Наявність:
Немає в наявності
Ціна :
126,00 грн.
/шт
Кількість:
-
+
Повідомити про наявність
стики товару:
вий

[EXERCISE DETAILS]
Please reproduce each record precisely as written.

[TASK OUTPUT]
Наявність:
Немає в наявності
Ціна :
126,00 грн.
/шт
Кількість:
-
+
Повідомити про наявність
стики товару:
вий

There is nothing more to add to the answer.